Sadly, on this case the tripartite administration of the corporate, mixed with every founder attempting to serve each the pursuits of their portfolio firms and the pursuits of Group Black, appears to have backfired.
Group Black, to its credit score, continues to be alive and kicking. Bough is operating the corporate now, and final month he introduced the launch of Portrait, a enterprise with a mission just like Group Black however with a concentrate on minority audiences extra broadly.
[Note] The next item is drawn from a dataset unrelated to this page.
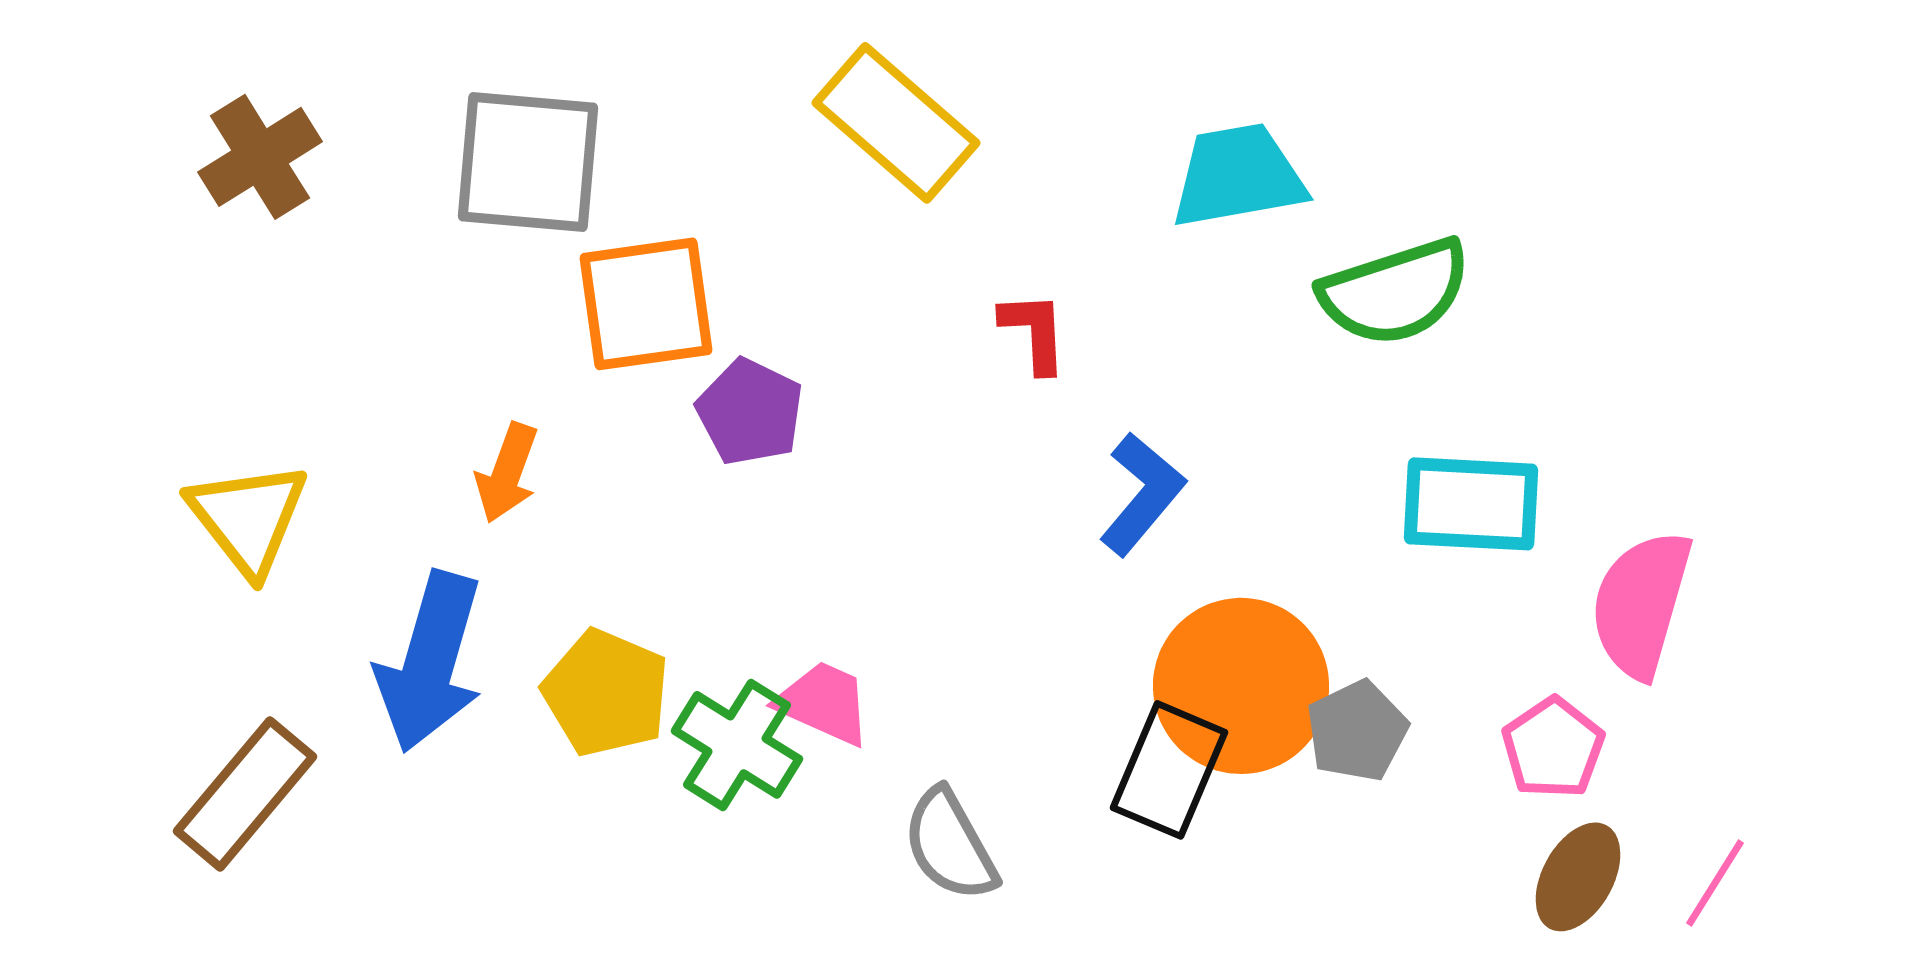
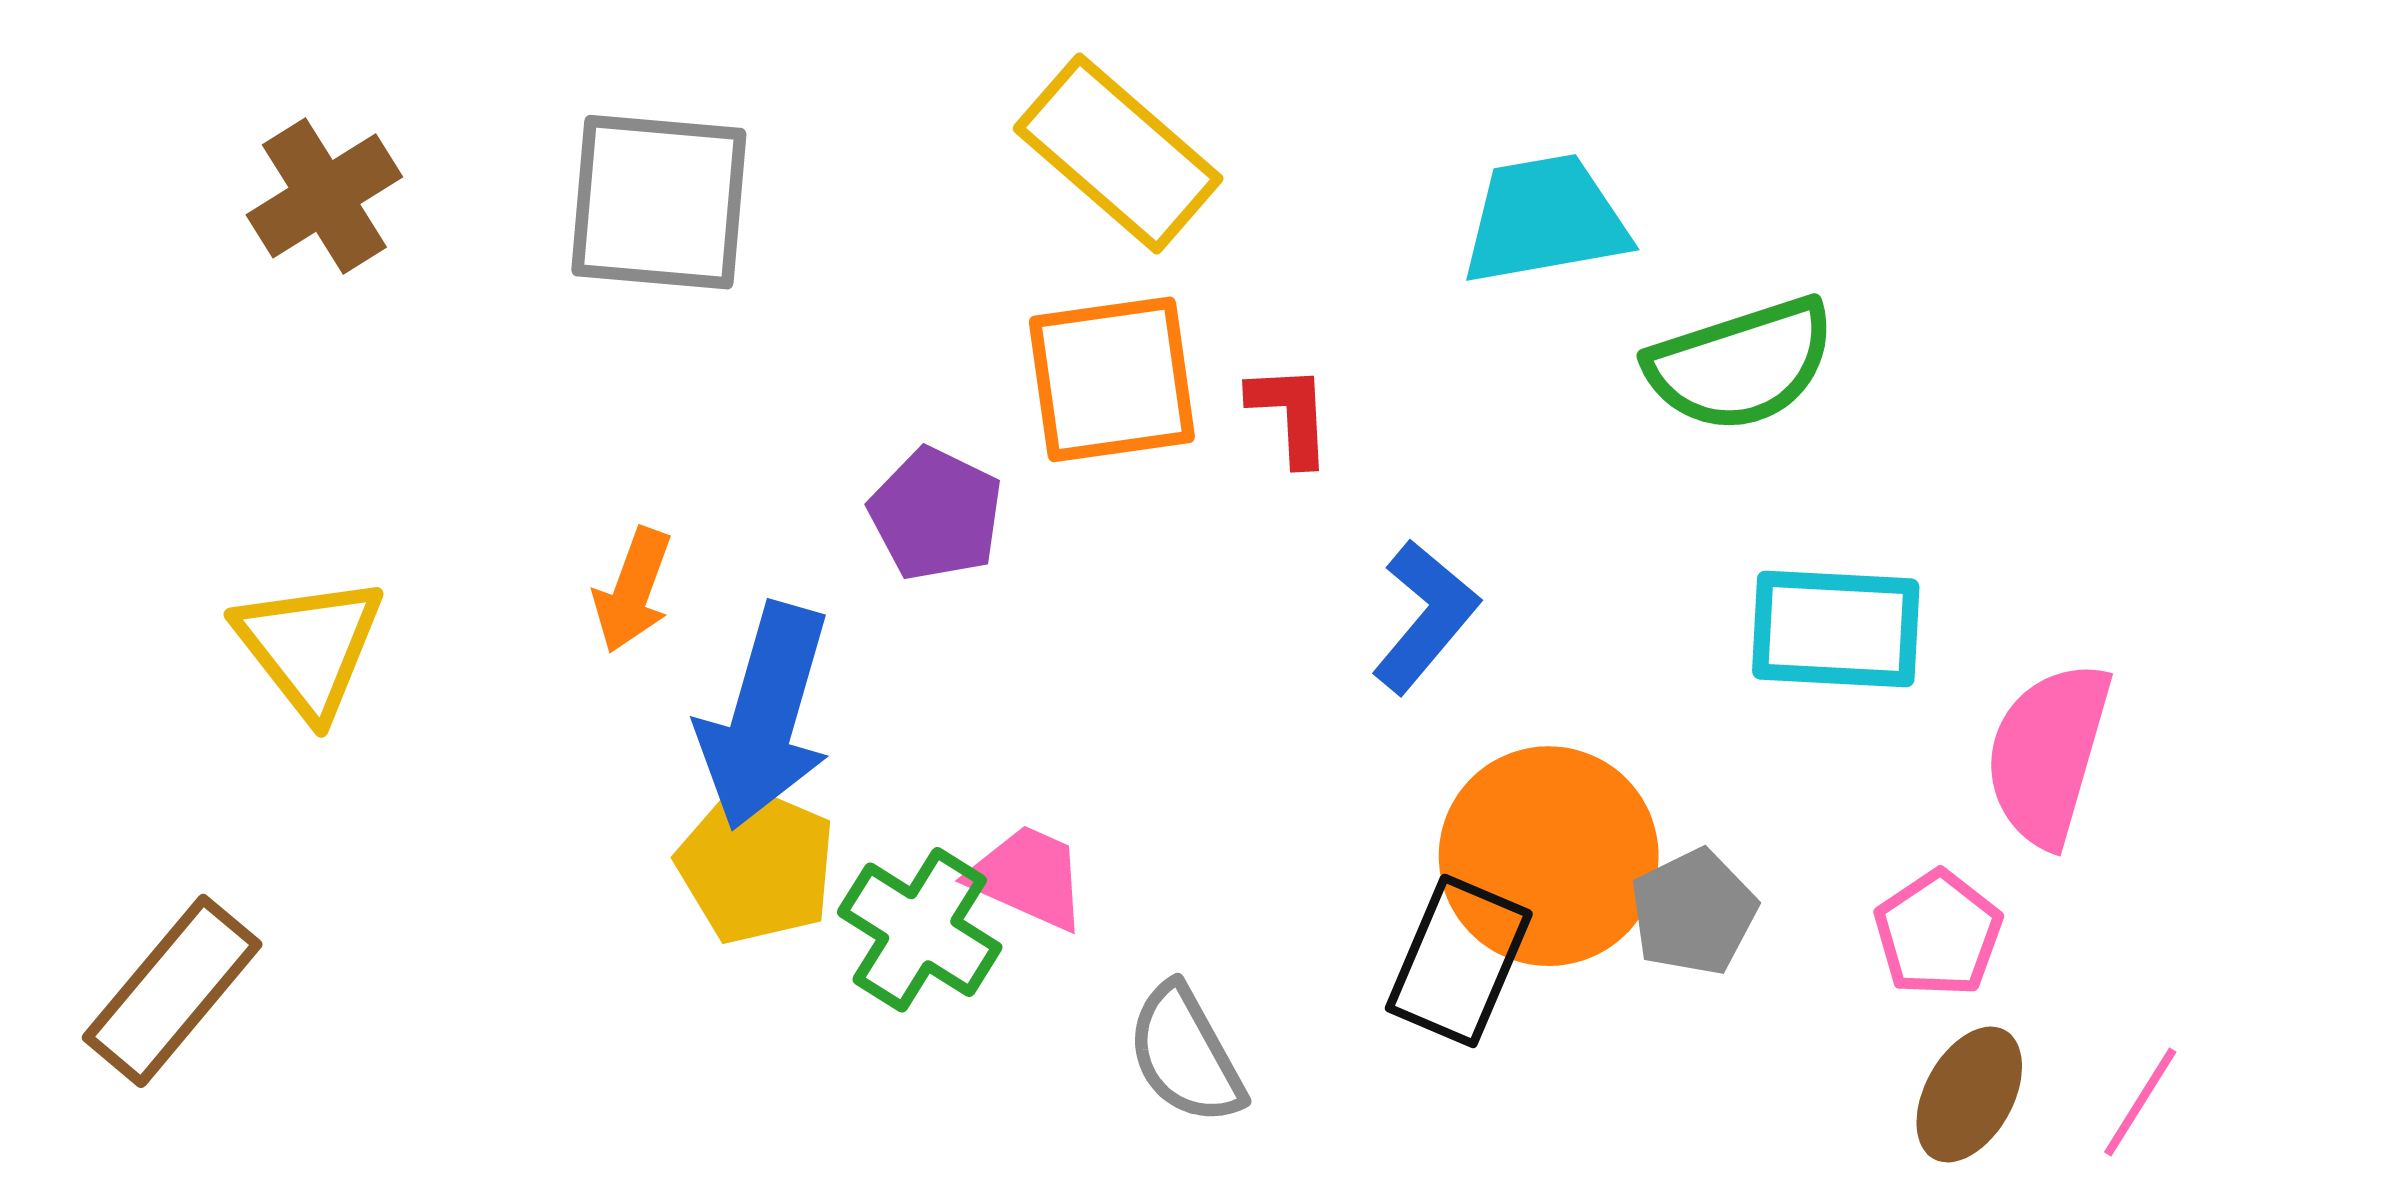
orange square: (646, 304) -> (1112, 379), moved
blue arrow: (430, 662) -> (765, 716), moved
brown rectangle: (245, 794) -> (172, 991), moved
Group Black will now develop into Group Black Holdings, Bough mentioned in a LinkedIn put up.
Personally, I hope that Group Black can persist. It was and is a corporation with an essential mission, nevertheless muddled that may have develop into amid this energy wrestle. Over time I’ve spoken with dozens of Group Black workers, and all the way down to the one all of them believed within the work they had been doing—a refreshing anomaly in an typically disillusioned trade.
I do know that for a lot of within the Black media neighborhood, Group Black has been at occasions a polarizing group. Some operators believed it sucked up all of the oxygen within the room after which didn’t execute on its core promise. However most Black media executives I’ve spoken to are conflicted on the problem: crucial of its operations, however fearful its failure would have an effect on funding for different Black media firms.
For the second, the fallout from the scenario is at the least contained to its inner stakeholders. But when Group Black itself collapses, the blast radius of its implosion may very well be a lot wider.